Eleven: I wanna be your husband

22 7 0
                                    


Masuk ke rumah orang lain tanpa permisi. Satu hal yang menjadi prinsip Jinu saat ini; 'anggap saja rumah sendiri'. Yah, walaupun sebenarnya ia tahu bahwa kalimat itu tidak berlaku untuk dirinya. Jihan akan mengusirnya lagi jika tahu dirinya yang masuk ke rumahnya tanpa dipersilakan.

Cowok tidak tahu malu itu duduk seenaknya di kursi kerja Jihan. Menyandarkan punggungnya dengan nyaman pada sandaran kursi empuk yang dapat ditekuk sesukanya.

Jemu dan bingung hendak melakukan apa, cowok berperawakan Chinese itu memaju-mundurkan kursi beroda yang duduki saat ini. Terus berlangsung hingga beberapa saat-

BRUK!

Jinu terjengkang pada kursi. Mengaduh menahan sakit pada punggung. Dia berusaha bangkit dari posisinya saat ini namun terasa sulit. Jinu ngesot sedikit, namun pandangannya mendadak terpaku, melihat sesuatu yang berada di bawah ranjang.

Sebelah tangan Jinu yang bebas meraih benda yang menjadi fokus objeknya saat ini. Sebuah kotak persegi berwarna hitam berukuran 9x6 itu dapat dengan mudah digenggam oleh telapak tangan.

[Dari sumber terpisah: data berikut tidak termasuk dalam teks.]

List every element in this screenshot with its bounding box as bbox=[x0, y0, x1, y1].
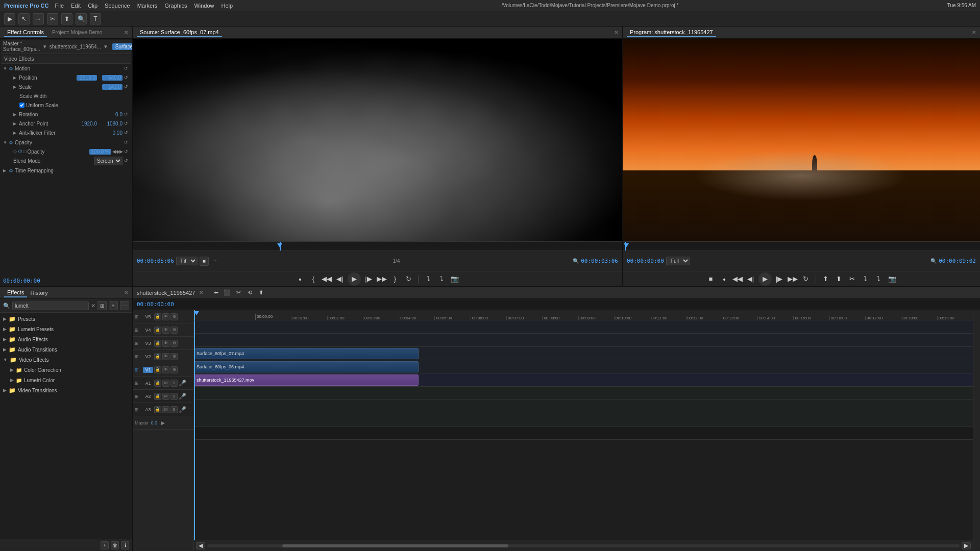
blend-mode-select[interactable]: Screen bbox=[94, 157, 122, 165]
source-in-point-btn[interactable]: { bbox=[308, 273, 319, 285]
timeline-current-time[interactable]: 00:00:00:00 bbox=[137, 301, 174, 308]
timeline-tool-3[interactable]: ✂ bbox=[234, 288, 243, 297]
program-extract-btn[interactable]: ⬆ bbox=[834, 273, 845, 285]
a1-lock-icon[interactable]: 🔒 bbox=[154, 380, 161, 387]
program-insert-btn[interactable]: ⤵ bbox=[860, 273, 871, 285]
opacity-section-reset-icon[interactable]: ↺ bbox=[124, 140, 129, 145]
v1-visibility-icon[interactable]: 👁 bbox=[162, 366, 169, 373]
program-monitor-tab[interactable]: Program: shutterstock_11965427 bbox=[627, 28, 716, 37]
opacity-stopwatch-icon[interactable]: ⏱ bbox=[18, 149, 22, 154]
source-timecode-out[interactable]: 00:00:03:06 bbox=[581, 258, 618, 264]
anti-flicker-expand-icon[interactable] bbox=[13, 130, 17, 135]
scale-value[interactable]: 143.0 bbox=[102, 84, 122, 90]
opacity-section-expand-icon[interactable] bbox=[3, 140, 7, 145]
program-export-btn[interactable]: 📷 bbox=[887, 273, 898, 285]
position-expand-icon[interactable] bbox=[13, 75, 17, 80]
v5-sync-icon[interactable]: ⚙ bbox=[170, 313, 178, 320]
rotation-expand-icon[interactable] bbox=[13, 112, 17, 117]
rotation-row[interactable]: Rotation 0.0 ↺ bbox=[1, 110, 131, 119]
timeline-ruler[interactable]: 00:00:00 00:01:00 00:02:00 00:03:00 00:0… bbox=[194, 310, 973, 320]
menu-graphics[interactable]: Graphics bbox=[164, 3, 187, 9]
opacity-keyframe-icon[interactable]: ◇ bbox=[13, 149, 17, 154]
position-row[interactable]: Position 2313.0 540.0 ↺ bbox=[1, 73, 131, 82]
program-step-back-btn[interactable]: ◀| bbox=[745, 273, 756, 285]
anti-flicker-row[interactable]: Anti-flicker Filter 0.00 ↺ bbox=[1, 128, 131, 137]
tool-ripple[interactable]: ↔ bbox=[33, 13, 44, 24]
panel-close-btn[interactable]: ✕ bbox=[124, 30, 128, 35]
timeline-tool-5[interactable]: ⬆ bbox=[256, 288, 265, 297]
sequence-close-icon[interactable]: ✕ bbox=[199, 290, 203, 295]
a2-mute-icon[interactable]: M bbox=[162, 393, 169, 400]
v5-lock-icon[interactable]: 🔒 bbox=[154, 313, 161, 320]
scale-reset-icon[interactable]: ↺ bbox=[124, 84, 129, 89]
program-fit-select[interactable]: Full bbox=[666, 257, 690, 265]
anchor-y-value[interactable]: 1080.0 bbox=[102, 121, 122, 127]
uniform-scale-row[interactable]: Uniform Scale bbox=[1, 101, 131, 110]
scale-row[interactable]: Scale 143.0 ↺ bbox=[1, 82, 131, 91]
v2-visibility-icon[interactable]: 👁 bbox=[162, 353, 169, 360]
a1-solo-icon[interactable]: S bbox=[170, 380, 178, 387]
master-volume[interactable]: 0.0 bbox=[151, 420, 158, 425]
tab-effects[interactable]: Effects bbox=[4, 288, 27, 297]
clip-surface-60fps-06[interactable]: Surface_60fps_06.mp4 bbox=[194, 361, 419, 372]
source-fit-select[interactable]: Fit bbox=[176, 257, 198, 265]
v3-sync-icon[interactable]: ⚙ bbox=[170, 340, 178, 347]
tool-zoom[interactable]: 🔍 bbox=[76, 13, 87, 24]
source-prev-keyframe-btn[interactable]: ◀◀ bbox=[321, 273, 332, 285]
a2-solo-icon[interactable]: S bbox=[170, 393, 178, 400]
program-play-btn[interactable]: ▶ bbox=[758, 272, 772, 286]
program-monitor-close[interactable]: ✕ bbox=[972, 30, 976, 35]
category-video-transitions[interactable]: ▶ 📁 Video Transitions bbox=[0, 385, 132, 395]
category-video-effects[interactable]: ▼ 📁 Video Effects bbox=[0, 355, 132, 365]
v3-lock-icon[interactable]: 🔒 bbox=[154, 340, 161, 347]
position-x-value[interactable]: 2313.0 bbox=[77, 75, 97, 81]
program-timecode[interactable]: 00:00:00:00 bbox=[627, 258, 664, 264]
effects-panel-close[interactable]: ✕ bbox=[124, 290, 128, 295]
source-step-back-btn[interactable]: ◀| bbox=[334, 273, 346, 285]
menu-help[interactable]: Help bbox=[222, 3, 233, 9]
source-marker-btn[interactable]: ≡ bbox=[211, 257, 220, 266]
anti-flicker-reset-icon[interactable]: ↺ bbox=[124, 130, 129, 135]
v1-sync-icon[interactable]: ⚙ bbox=[170, 366, 178, 373]
program-timeline-scrub[interactable] bbox=[623, 241, 980, 251]
blend-mode-reset-icon[interactable]: ↺ bbox=[124, 158, 129, 163]
delete-btn[interactable]: 🗑 bbox=[111, 541, 119, 549]
timeline-right-scroll[interactable] bbox=[973, 310, 980, 551]
timeline-tool-2[interactable]: ⬛ bbox=[223, 288, 232, 297]
menu-markers[interactable]: Markers bbox=[137, 3, 158, 9]
source-out-point-btn[interactable]: } bbox=[389, 273, 401, 285]
a3-lock-icon[interactable]: 🔒 bbox=[154, 406, 161, 413]
position-y-value[interactable]: 540.0 bbox=[102, 75, 122, 81]
v3-visibility-icon[interactable]: 👁 bbox=[162, 340, 169, 347]
tool-slip[interactable]: ⬆ bbox=[61, 13, 72, 24]
source-zoom-icon[interactable]: 🔍 bbox=[573, 258, 579, 264]
source-play-btn[interactable]: ▶ bbox=[348, 272, 361, 286]
program-loop-btn[interactable]: ↻ bbox=[800, 273, 812, 285]
time-remap-expand-icon[interactable] bbox=[3, 168, 7, 173]
rotation-value[interactable]: 0.0 bbox=[102, 112, 122, 117]
opacity-reset-icon[interactable]: ↺ bbox=[124, 149, 129, 154]
program-timecode-right[interactable]: 00:00:09:02 bbox=[939, 258, 976, 264]
tool-select[interactable]: ▶ bbox=[4, 13, 15, 24]
program-trim-btn[interactable]: ✂ bbox=[847, 273, 858, 285]
anchor-point-row[interactable]: Anchor Point 1920.0 1080.0 ↺ bbox=[1, 119, 131, 128]
source-monitor-tab[interactable]: Source: Surface_60fps_07.mp4 bbox=[137, 28, 222, 37]
category-audio-effects[interactable]: ▶ 📁 Audio Effects bbox=[0, 334, 132, 344]
category-audio-transitions[interactable]: ▶ 📁 Audio Transitions bbox=[0, 344, 132, 355]
anchor-reset-icon[interactable]: ↺ bbox=[124, 121, 129, 126]
program-next-keyframe-btn[interactable]: ▶▶ bbox=[787, 273, 798, 285]
tab-history[interactable]: History bbox=[27, 289, 51, 297]
zoom-handle[interactable] bbox=[282, 544, 508, 547]
anchor-expand-icon[interactable] bbox=[13, 121, 17, 126]
timeline-zoom-slider[interactable] bbox=[207, 544, 960, 547]
menu-window[interactable]: Window bbox=[194, 3, 214, 9]
program-lift-btn[interactable]: ⬆ bbox=[820, 273, 831, 285]
anti-flicker-value[interactable]: 0.00 bbox=[102, 130, 122, 136]
v5-visibility-icon[interactable]: 👁 bbox=[162, 313, 169, 320]
a3-solo-icon[interactable]: S bbox=[170, 406, 178, 413]
tool-text[interactable]: T bbox=[90, 13, 101, 24]
program-prev-keyframe-btn[interactable]: ◀◀ bbox=[732, 273, 743, 285]
opacity-value[interactable]: 100.0 % bbox=[89, 149, 111, 155]
opacity-section-row[interactable]: ⚙ Opacity ↺ bbox=[1, 138, 131, 147]
menu-sequence[interactable]: Sequence bbox=[105, 3, 130, 9]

Merasa penasaran, Jinu membuka kotak tersebut. Hanya selang beberapa detik mata sipitnya membola. Jinu benar-benar tercengang dengan isi kotak tersebut.

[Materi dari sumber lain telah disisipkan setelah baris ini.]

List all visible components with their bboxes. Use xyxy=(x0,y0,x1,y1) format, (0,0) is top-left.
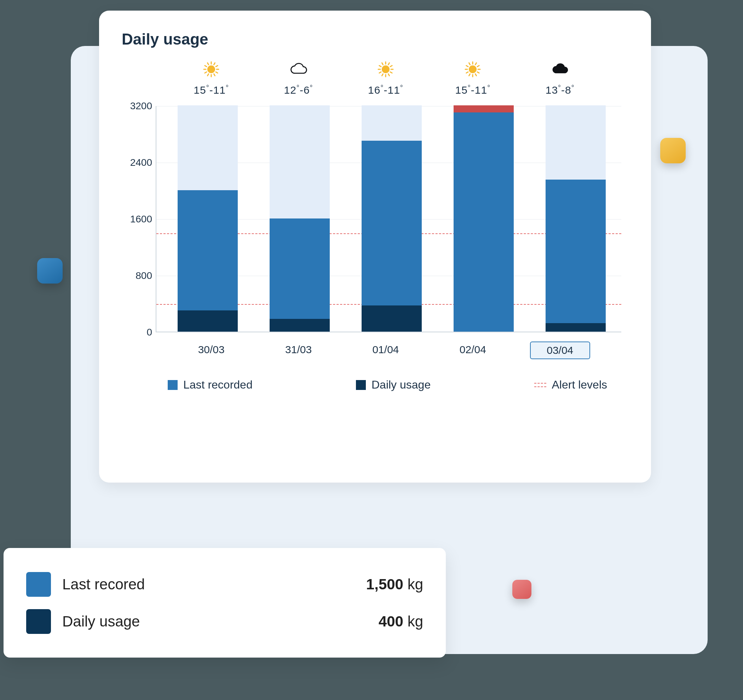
svg-line-15 xyxy=(390,72,392,73)
svg-line-25 xyxy=(390,66,392,67)
bar[interactable] xyxy=(546,105,606,332)
y-tick-label: 1600 xyxy=(121,214,152,225)
svg-line-35 xyxy=(469,63,470,65)
svg-line-24 xyxy=(388,63,389,65)
svg-line-16 xyxy=(388,74,389,76)
weather-temp: 12°-6° xyxy=(284,84,313,96)
svg-line-37 xyxy=(475,63,477,65)
sun-icon xyxy=(463,59,483,79)
weather-temp: 15°-11° xyxy=(455,84,490,96)
svg-line-8 xyxy=(205,66,207,67)
summary-value: 400 kg xyxy=(379,613,423,630)
weather-temp: 15°-11° xyxy=(194,84,229,96)
y-tick-label: 3200 xyxy=(121,100,152,112)
x-axis-label[interactable]: 30/03 xyxy=(181,341,241,359)
summary-card: Last recored 1,500 kg Daily usage 400 kg xyxy=(3,548,446,657)
swatch-icon xyxy=(26,572,51,597)
legend-daily-usage: Daily usage xyxy=(356,378,431,391)
legend-label: Alert levels xyxy=(552,378,607,391)
weather-cell: 15°-11° xyxy=(443,59,503,96)
legend-label: Last recorded xyxy=(183,378,253,391)
summary-row-daily-usage: Daily usage 400 kg xyxy=(26,609,423,634)
svg-line-28 xyxy=(477,72,479,73)
chart-plot-area: 0800160024003200 xyxy=(156,106,621,332)
svg-line-2 xyxy=(216,72,218,73)
svg-point-0 xyxy=(207,65,215,73)
weather-cell: 12°-6° xyxy=(269,59,329,96)
sun-icon xyxy=(376,59,395,79)
y-tick-label: 2400 xyxy=(121,157,152,168)
x-axis-labels: 30/0331/0301/0402/0403/04 xyxy=(122,341,628,359)
svg-line-21 xyxy=(379,66,381,67)
swatch-icon xyxy=(26,609,51,634)
summary-label: Last recored xyxy=(62,576,355,593)
svg-line-34 xyxy=(466,66,468,67)
svg-line-38 xyxy=(477,66,479,67)
bar[interactable] xyxy=(178,105,238,332)
decorative-chip-yellow xyxy=(660,138,686,163)
svg-line-22 xyxy=(382,63,383,65)
y-tick-label: 0 xyxy=(121,327,152,338)
svg-line-3 xyxy=(214,74,215,76)
x-axis-label[interactable]: 31/03 xyxy=(269,341,329,359)
weather-cell: 16°-11° xyxy=(355,59,416,96)
svg-line-19 xyxy=(379,72,381,73)
weather-cell: 15°-11° xyxy=(181,59,241,96)
svg-point-26 xyxy=(469,65,477,73)
sun-icon xyxy=(201,59,221,79)
summary-row-last-recorded: Last recored 1,500 kg xyxy=(26,572,423,597)
legend-last-recorded: Last recorded xyxy=(168,378,253,391)
legend-label: Daily usage xyxy=(372,378,431,391)
svg-line-12 xyxy=(216,66,218,67)
svg-line-11 xyxy=(214,63,215,65)
x-axis-label[interactable]: 03/04 xyxy=(530,341,590,359)
legend-alert-levels: Alert levels xyxy=(534,378,607,391)
svg-line-9 xyxy=(208,63,209,65)
y-tick-label: 800 xyxy=(121,270,152,281)
x-axis-label[interactable]: 02/04 xyxy=(443,341,503,359)
cloud-outline-icon xyxy=(289,59,308,79)
svg-point-13 xyxy=(382,65,389,73)
daily-usage-card: Daily usage 15°-11° 12°-6° 16°-11° 15°-1… xyxy=(99,10,651,483)
weather-cell: 13°-8° xyxy=(530,59,590,96)
svg-line-31 xyxy=(469,74,470,76)
summary-label: Daily usage xyxy=(62,613,367,630)
svg-line-32 xyxy=(466,72,468,73)
bar[interactable] xyxy=(454,105,514,332)
svg-line-29 xyxy=(475,74,477,76)
cloud-solid-icon xyxy=(550,59,570,79)
weather-temp: 16°-11° xyxy=(368,84,403,96)
weather-temp: 13°-8° xyxy=(546,84,574,96)
weather-row: 15°-11° 12°-6° 16°-11° 15°-11° 13°-8° xyxy=(122,59,628,96)
svg-line-5 xyxy=(208,74,209,76)
swatch-icon xyxy=(168,380,178,390)
chart-title: Daily usage xyxy=(122,30,628,48)
decorative-chip-red xyxy=(512,580,531,599)
chart-legend: Last recorded Daily usage Alert levels xyxy=(122,378,628,391)
swatch-icon xyxy=(356,380,366,390)
decorative-chip-blue xyxy=(37,258,63,284)
x-axis-label[interactable]: 01/04 xyxy=(355,341,416,359)
svg-line-18 xyxy=(382,74,383,76)
summary-value: 1,500 kg xyxy=(366,576,423,593)
alert-line-icon xyxy=(534,381,546,388)
svg-line-6 xyxy=(205,72,207,73)
bar[interactable] xyxy=(361,105,422,332)
bar[interactable] xyxy=(269,105,330,332)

Satu batang emas berukuran persegi. Berkilau di tengah ruangan yang cukup remang. Jinu masih sulit melepaskan pandangannya, terpukau.

Pintu mendadak dibuka dengan kasar. Sigap,  Jinu langsung menyembunyikan benda yang membuatnya terpesona tadi ke dalam kantong seragamnya. Wajahnya semakin menegang begitu melihat siapa yang mendobrak pintu tanpa permisi barusan.

“Siapa yang ngijinin lo masuk kamar gue seenaknya, hah?!” Jihan bertanya gusar. Luar biasa murka, ia mendorong tubuh Jinu hingga tersungkur. Cowok itu mengaduh kesakitan, namun bukan itu yang menjadi atensi Jihan. Cewek itu semakin melotot begitu melihat sebuah kotak yang jatuh dari kantong seragam Jinu.

Kotaknya tidak ditutup dengan benar. Membuat emas batang logam mulia 100 gram itu terlempar beberapa jengkal dari tempat Jinu terbaring.

“E-e-em-mas? EMAS GUE!” Sempat hilang akal beberapa saat, Jihan baru sadar akan benda yang jauh lebih berharga dibandingkan dirinya sendiri itu.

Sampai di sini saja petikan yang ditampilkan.